**What to do:** The answer must be every line below that contains the string "comme".

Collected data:
- - - -

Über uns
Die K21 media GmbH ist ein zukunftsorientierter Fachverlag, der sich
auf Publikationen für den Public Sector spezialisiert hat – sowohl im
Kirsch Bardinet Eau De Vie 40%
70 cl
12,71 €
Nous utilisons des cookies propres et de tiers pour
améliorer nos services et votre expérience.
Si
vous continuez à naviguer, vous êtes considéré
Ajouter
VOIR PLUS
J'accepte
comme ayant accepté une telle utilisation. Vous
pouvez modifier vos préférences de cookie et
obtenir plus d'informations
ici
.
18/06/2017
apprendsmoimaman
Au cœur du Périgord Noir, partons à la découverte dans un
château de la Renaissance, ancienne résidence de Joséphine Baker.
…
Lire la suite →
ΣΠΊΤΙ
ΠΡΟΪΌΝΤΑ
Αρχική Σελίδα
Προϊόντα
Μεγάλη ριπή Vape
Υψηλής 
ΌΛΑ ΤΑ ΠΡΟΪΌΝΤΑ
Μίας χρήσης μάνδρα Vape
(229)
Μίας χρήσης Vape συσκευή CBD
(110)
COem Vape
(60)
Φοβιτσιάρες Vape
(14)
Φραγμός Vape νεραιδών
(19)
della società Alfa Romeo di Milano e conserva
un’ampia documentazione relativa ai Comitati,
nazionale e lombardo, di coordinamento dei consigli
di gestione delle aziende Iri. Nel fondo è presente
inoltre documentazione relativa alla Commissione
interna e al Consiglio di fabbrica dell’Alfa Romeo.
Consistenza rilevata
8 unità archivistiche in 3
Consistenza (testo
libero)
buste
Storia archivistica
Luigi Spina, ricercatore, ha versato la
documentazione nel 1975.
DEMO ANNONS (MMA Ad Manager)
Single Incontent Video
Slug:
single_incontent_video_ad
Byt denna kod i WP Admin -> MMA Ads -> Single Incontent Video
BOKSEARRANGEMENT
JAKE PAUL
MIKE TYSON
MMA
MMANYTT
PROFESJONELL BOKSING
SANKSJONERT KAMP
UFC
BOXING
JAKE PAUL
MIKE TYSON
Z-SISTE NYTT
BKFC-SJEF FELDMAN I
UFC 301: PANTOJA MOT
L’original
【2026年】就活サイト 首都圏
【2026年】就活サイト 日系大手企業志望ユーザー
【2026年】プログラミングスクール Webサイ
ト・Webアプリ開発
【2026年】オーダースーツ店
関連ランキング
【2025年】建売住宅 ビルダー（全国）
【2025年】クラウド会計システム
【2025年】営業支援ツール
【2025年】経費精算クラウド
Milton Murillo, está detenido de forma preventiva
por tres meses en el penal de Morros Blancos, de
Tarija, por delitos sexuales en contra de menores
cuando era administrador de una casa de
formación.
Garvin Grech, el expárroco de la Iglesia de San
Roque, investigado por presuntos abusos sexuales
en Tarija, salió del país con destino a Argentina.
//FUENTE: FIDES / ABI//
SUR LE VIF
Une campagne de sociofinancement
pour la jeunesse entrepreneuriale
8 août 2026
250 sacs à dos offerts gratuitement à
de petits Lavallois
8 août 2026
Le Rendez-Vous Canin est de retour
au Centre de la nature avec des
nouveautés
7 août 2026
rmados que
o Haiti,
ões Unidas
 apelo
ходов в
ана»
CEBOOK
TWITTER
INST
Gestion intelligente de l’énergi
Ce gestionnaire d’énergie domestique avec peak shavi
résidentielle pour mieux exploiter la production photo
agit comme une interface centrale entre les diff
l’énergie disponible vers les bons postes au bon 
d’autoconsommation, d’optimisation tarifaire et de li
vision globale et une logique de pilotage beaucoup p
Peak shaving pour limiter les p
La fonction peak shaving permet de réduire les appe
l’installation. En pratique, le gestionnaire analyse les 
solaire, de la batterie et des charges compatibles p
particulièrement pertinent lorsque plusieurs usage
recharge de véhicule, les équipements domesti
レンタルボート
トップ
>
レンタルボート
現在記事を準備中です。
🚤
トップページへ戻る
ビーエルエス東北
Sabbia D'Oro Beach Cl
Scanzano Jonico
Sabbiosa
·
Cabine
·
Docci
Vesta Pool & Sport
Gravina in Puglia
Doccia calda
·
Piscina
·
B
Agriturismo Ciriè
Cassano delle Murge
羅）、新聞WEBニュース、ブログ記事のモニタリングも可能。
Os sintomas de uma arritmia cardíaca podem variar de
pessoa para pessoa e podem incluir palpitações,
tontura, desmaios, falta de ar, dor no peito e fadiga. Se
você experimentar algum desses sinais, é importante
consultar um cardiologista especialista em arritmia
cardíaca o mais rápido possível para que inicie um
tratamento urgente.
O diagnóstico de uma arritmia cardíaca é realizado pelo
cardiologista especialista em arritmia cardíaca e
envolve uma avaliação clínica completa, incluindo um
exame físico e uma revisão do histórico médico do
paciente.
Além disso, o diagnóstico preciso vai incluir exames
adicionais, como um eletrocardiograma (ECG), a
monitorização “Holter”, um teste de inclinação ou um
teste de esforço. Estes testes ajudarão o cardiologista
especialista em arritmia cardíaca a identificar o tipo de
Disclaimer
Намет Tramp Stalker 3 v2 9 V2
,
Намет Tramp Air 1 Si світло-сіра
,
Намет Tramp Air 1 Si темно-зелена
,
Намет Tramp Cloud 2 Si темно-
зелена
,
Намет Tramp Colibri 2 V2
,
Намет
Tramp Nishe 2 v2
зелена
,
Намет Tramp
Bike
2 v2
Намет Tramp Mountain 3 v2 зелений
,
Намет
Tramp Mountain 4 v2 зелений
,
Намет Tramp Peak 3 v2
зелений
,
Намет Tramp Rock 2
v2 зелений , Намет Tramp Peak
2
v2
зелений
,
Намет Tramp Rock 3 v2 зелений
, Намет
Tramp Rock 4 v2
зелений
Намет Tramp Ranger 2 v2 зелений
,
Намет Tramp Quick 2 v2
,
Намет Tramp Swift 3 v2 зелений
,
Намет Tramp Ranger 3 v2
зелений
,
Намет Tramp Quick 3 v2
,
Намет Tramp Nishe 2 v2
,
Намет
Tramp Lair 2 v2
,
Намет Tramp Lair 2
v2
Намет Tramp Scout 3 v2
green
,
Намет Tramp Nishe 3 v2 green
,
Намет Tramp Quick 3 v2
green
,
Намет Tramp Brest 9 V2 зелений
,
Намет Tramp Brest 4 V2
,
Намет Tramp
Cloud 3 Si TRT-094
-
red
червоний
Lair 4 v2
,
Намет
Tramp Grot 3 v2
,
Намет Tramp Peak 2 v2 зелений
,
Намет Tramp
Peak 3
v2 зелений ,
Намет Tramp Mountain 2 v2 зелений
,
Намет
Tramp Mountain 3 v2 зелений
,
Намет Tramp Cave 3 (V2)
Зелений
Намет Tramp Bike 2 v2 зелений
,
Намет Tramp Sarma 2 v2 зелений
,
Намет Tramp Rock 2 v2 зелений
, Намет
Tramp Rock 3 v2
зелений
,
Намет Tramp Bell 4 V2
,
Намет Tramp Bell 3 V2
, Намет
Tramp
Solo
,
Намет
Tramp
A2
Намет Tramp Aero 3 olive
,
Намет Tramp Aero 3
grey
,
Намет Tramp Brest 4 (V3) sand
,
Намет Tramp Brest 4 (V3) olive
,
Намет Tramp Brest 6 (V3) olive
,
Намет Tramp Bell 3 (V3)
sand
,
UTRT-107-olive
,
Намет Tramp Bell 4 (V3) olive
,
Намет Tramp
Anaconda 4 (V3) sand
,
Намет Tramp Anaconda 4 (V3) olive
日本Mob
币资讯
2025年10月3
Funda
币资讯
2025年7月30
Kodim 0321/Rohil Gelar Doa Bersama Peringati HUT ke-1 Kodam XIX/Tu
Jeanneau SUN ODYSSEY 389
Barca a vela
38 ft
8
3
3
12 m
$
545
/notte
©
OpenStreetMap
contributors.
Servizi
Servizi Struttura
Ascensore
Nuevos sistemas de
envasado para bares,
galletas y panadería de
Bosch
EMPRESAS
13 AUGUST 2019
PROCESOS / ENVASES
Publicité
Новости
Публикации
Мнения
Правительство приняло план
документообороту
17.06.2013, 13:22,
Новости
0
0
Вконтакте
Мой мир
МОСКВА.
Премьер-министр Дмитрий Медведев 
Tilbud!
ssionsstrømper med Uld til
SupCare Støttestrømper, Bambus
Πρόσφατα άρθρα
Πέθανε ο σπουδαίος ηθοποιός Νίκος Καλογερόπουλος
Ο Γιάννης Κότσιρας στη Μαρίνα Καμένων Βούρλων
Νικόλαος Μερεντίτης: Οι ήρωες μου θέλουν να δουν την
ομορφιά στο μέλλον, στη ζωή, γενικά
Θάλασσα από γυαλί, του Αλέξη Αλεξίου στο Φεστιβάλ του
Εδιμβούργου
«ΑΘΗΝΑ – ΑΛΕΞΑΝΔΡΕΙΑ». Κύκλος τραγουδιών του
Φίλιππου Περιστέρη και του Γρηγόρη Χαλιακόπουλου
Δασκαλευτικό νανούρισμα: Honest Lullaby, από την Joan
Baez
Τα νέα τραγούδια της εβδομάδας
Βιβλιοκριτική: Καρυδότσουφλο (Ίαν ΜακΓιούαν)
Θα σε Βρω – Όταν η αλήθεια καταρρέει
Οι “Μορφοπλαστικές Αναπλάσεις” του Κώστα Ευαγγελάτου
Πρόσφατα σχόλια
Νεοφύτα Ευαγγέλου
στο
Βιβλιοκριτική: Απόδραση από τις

- - - -

**Answer to this problem:**
comme ayant accepté une telle utilisation. Vous
agit comme une interface centrale entre les diff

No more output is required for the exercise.